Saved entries
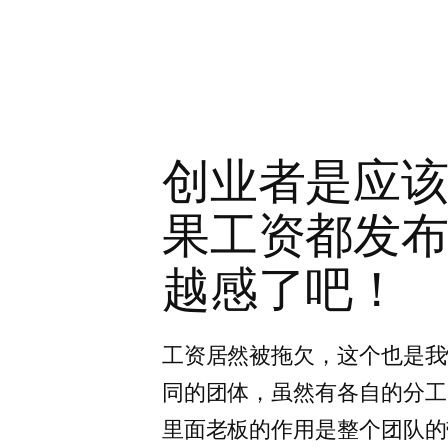
创业者是应
果工资都发
越感了吧！
工资居然被拖欠，这个也是我
同的团体，虽然有各自的分工
里面老板的作用是整个团队的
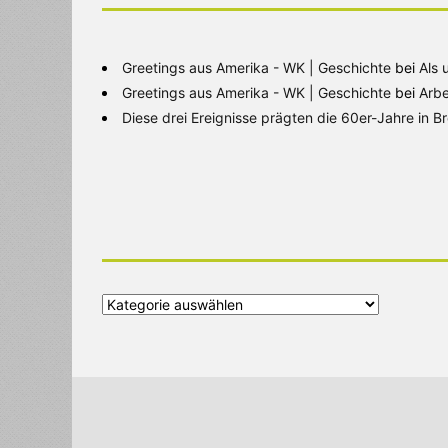
Greetings aus Amerika - WK | Geschichte
bei
Als 
Greetings aus Amerika - WK | Geschichte
bei
Arbe
Diese drei Ereignisse prägten die 60er-Jahre in 
Alle
Kategorien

PROBLEM TO SOLVE:
Output the records verbatim without pictures.

SOLUTION:
创业者是应
果工资都发
越感了吧！
工资居然被拖欠，这个也是我
同的团体，虽然有各自的分工
里面老板的作用是整个团队的
Greetings aus Amerika - WK | Geschichte
bei
Als 
Greetings aus Amerika - WK | Geschichte
bei
Arbe
Diese drei Ereignisse prägten die 60er-Jahre in 
Alle
Kategorien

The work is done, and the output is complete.